Dagegen protestieren Barbara Durham und Pauline Esteves heute. Die Stammes­älteste Pauline beklagt dabei das Desinteresse ihrer Landsleute, der US-Amerikaner: »Diese sind von ihren Regierungen so überzeugt, sie sind zufrieden und wollen sich nicht einmischen.« Trotzdem herrscht Aufbruchstimmung im Tribal Office des Indian Village in Furnace Creek an jenem heißen Apriltag: »Wir haben nie aufgegeben, und wir werden hier weiterleben«, unterstreicht Barbara mit Bestimmtheit. Im Spätherbst 2007 wurde das Community Center eröffnet. Mit dem indianischen Toiyabe-Gesundheitszentrum wird zusammengearbeitet, das die traditionelle Art mit Technologien der westlichen Medizin verbindet. Es geht um den Erhalt von Kultur, Sprache und Tradition, auch um die Pflege von Pflanzen und Tieren.

»Wir werden demnächst ein Museum einrichten, um unsere eigene Geschichte zu erzählen und unsere traditionellen Körbe und Tonkunst zu zeigen«, so Barbara. Im offiziellen Besucherzentrum sind die Timbishas praktisch nicht vorhanden. Die Sprache gehört zur uto-aztekischen Sprachfamilie. Verwandt dem Comanche, soll sie von den Älteren, darunter Pauline Esteves, im Unterricht und in schriftlicher Buchform vermittelt werden. »Ich spreche nur englisch«, bedauert Barbara, »aber ich verstehe Shoshone«. Vielleicht wird sie es noch richtig lernen. »Und wir planen eine kleine Gaststätte«, fügt sie hinzu. Ein naturnaher Tourismus. Damit die Timbishas nicht mehr vom Nationalpark und vom Unternehmen Xanterra abhängig sind. »Ohne Land gibt es keine Identität«, sagt Barbara. »Es ist wichtig zu wissen, woher man kommt«.

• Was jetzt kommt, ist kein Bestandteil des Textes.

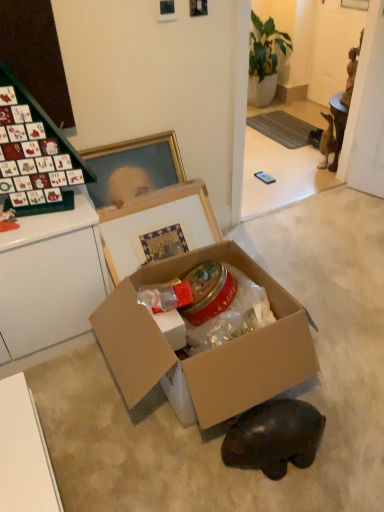 What are the coordinates of `vacant space to the right of cardboard box at center` in the screenshot? It's located at (344, 345). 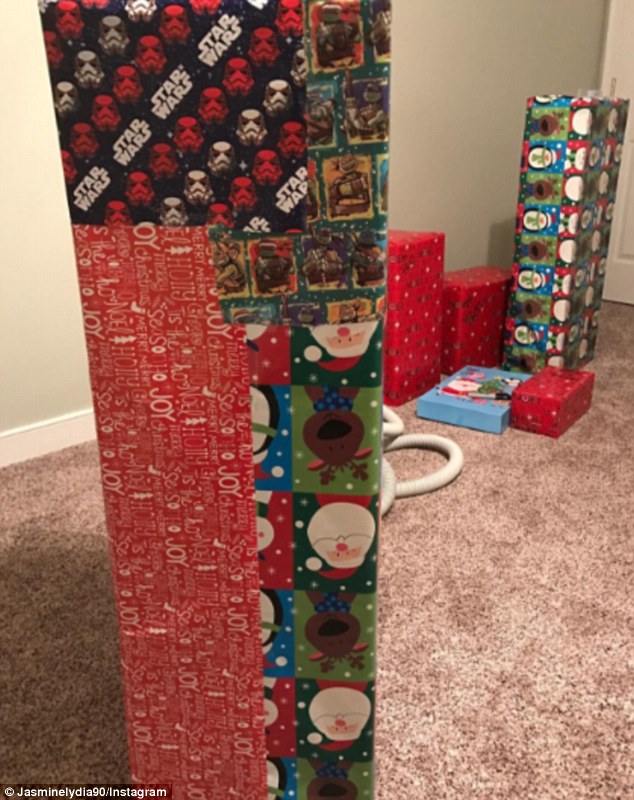 Where is `carpet`? The width and height of the screenshot is (634, 800). carpet is located at coordinates (63, 520), (558, 526), (612, 344). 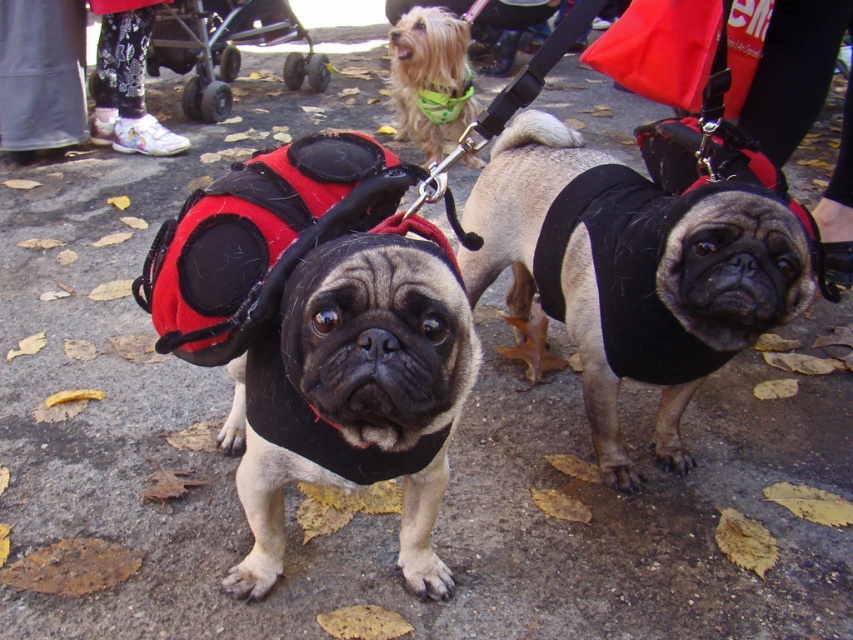 Question: Among these points, which one is farthest from the camera?

Choices:
 (A) (518, 248)
 (B) (309, 385)
 (C) (318, 52)

Answer: (C)

Question: Is the position of black fleece vest at center less distant than that of black plastic baby carriage at upper left?

Choices:
 (A) yes
 (B) no

Answer: (A)

Question: Does black soft vest at center appear over shiny green bandana at upper center?

Choices:
 (A) yes
 (B) no

Answer: (B)

Question: Does black soft vest at center lie in front of black plastic baby carriage at upper left?

Choices:
 (A) yes
 (B) no

Answer: (A)

Question: Which of these objects is positioned farthest from the shiny green bandana at upper center?

Choices:
 (A) black soft vest at center
 (B) black plastic baby carriage at upper left
 (C) black fleece vest at center

Answer: (C)

Question: Which is farther from the black soft vest at center?

Choices:
 (A) black fleece vest at center
 (B) shiny green bandana at upper center

Answer: (B) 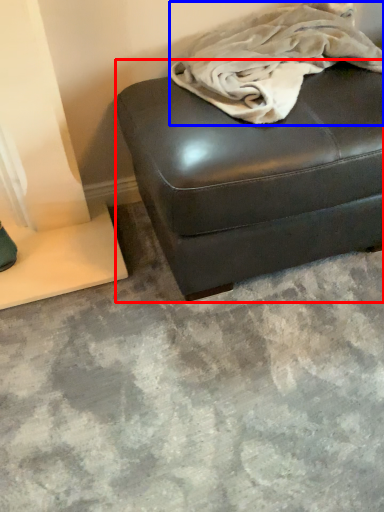 Question: Which object appears farthest to the camera in this image, furniture (highlighted by a red box) or blanket (highlighted by a blue box)?

Choices:
 (A) furniture
 (B) blanket

Answer: (A)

Schließlich besteht die Hoffnung, daß irgendwann die verstreuten Timbishas zum Indian Village zurückkehren. Barbara ist sicher, daß ihr acht Jahre alter Enkel Gordon, der alle drei Monate zu ihr kommt und die Sanddünen und bunten Felsformationen liebt, einmal ganz hierher ziehen wird. Und vielleicht auch irgendwann ihren Kampf fortsetzt, damit »Death Valley« nicht letztlich zur Prophezeiung für die Shoshonen wird – zum Tal des Todes.